The factsheets also bring a number of interesting observations on the distribution of ERC-funded projects among EU member states and associated countries. For instance, whilst Germany is particularly strong in life sciences (LS) as well as physical sciences and engineering (PE), the UK and the Netherlands together host 40 % of all projects in social sciences and humanities. Some countries do very well in specific fields e.g., 21% of all projects in mathematics are hosted in France and 31% of the projects hosted in Poland are in computer science and informatics.
Explore "Mapping of ERC Frontier Research"

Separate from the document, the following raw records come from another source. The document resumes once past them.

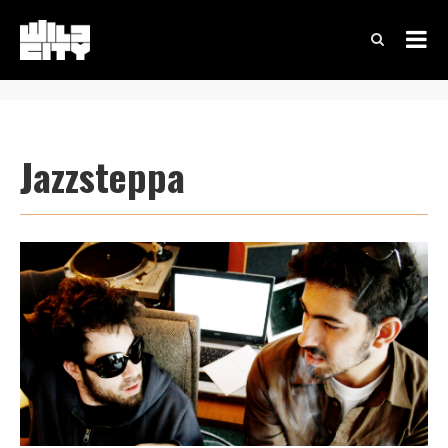
Jazzsteppa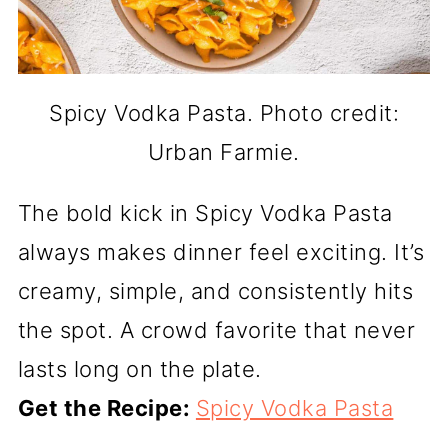
Spicy Vodka Pasta. Photo credit:
Urban Farmie.
The bold kick in Spicy Vodka Pasta
always makes dinner feel exciting. It’s
creamy, simple, and consistently hits
the spot. A crowd favorite that never
lasts long on the plate.
Get the Recipe:
Spicy Vodka Pasta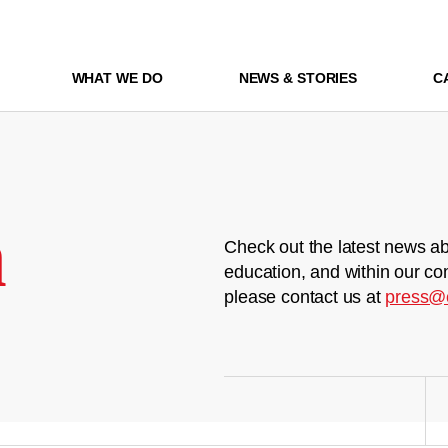
WHAT WE DO
NEWS & STORIES
C
m
Check out the latest news ab
education, and within our co
please contact us at
press@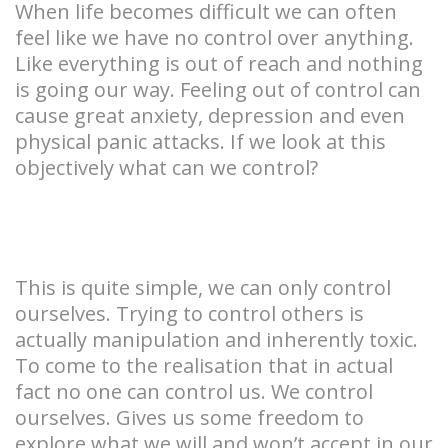
When life becomes difficult we can often
feel like we have no control over anything.
Like everything is out of reach and nothing
is going our way. Feeling out of control can
cause great anxiety, depression and even
physical panic attacks. If we look at this
objectively what can we control?
This is quite simple, we can only control
ourselves. Trying to control others is
actually manipulation and inherently toxic.
To come to the realisation that in actual
fact no one can control us. We control
ourselves. Gives us some freedom to
explore what we will and won’t accept in our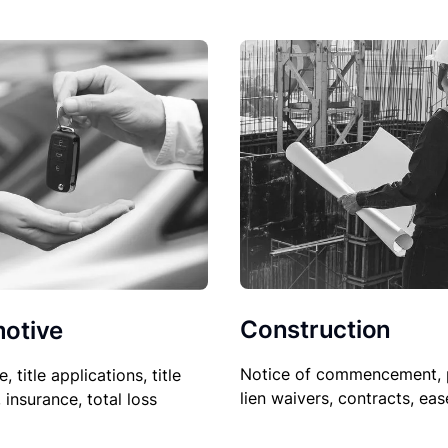
Construction
otive
Notice of commencement, 
le, title applications, title
lien waivers, contracts, ea
, insurance, total loss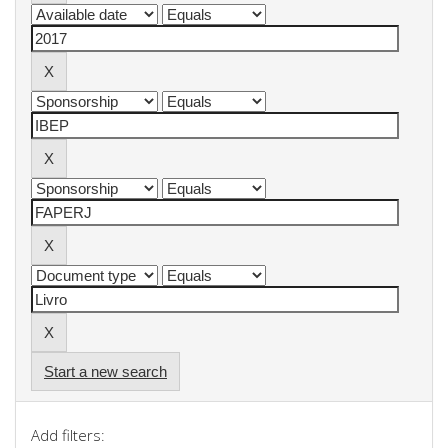
Start a new search
Add filters:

- Overview ERC Frontier Research in H2020 (PDF)
- Factsheets by domain
- Factsheet about projects funded under the Synergy Grant scheme
- Policy factsheets
- Mapping the frontiers of science - ERC Scientific Council editorial
The mapping was led by the ERC Scientific Council’s Working Group “Science behind the Projects” chair first by Prof. Michael Kramer from the Max Planck Institute for Radio Astronomy in Germany, and currently by Prof. Dirk Inzé from the Center for Plant Systems Biology of the VIB in Belgium. It is the second time the ERC has released such an analysis. In October 2014, the funder published a similar report covering research projects funded under the EU Seventh Framework Programme from 2007 to 2013. The report entitled “Science behind the Projects” provided a general overview of the research landscape, an analysis of cross-panel and cross-domain interactions, and an analysis of how the bottom-up research funded by the ERC contributes to European thematic policy priorities.
About the ERC
The ERC, set up by the European Union in 2007 and marking its 15th anniversary this year, is the premier European funding organisation for excellent frontier research. It funds creative researchers of any nationality and age, to run projects based across Europe. The ERC offers four core grant schemes: Starting Grants, Consolidator Grants, Advanced Grants and Synergy Grants. With its additional Proof of Concept Grant scheme, the ERC helps grantees to bridge the gap between their pioneering research and early phases of its commercialisation.
The ERC is led by an independent governing body, the Scientific Council. Since 1 November 2021, Maria Leptin is the President of the ERC. The overall ERC budget from 2021 to 2027 is more than €16 billion, as part of the Horizon Europe programme, under the responsibility of the European Commissioner for Innovation, Research, Culture, Education and Youth, Mariya Gabriel.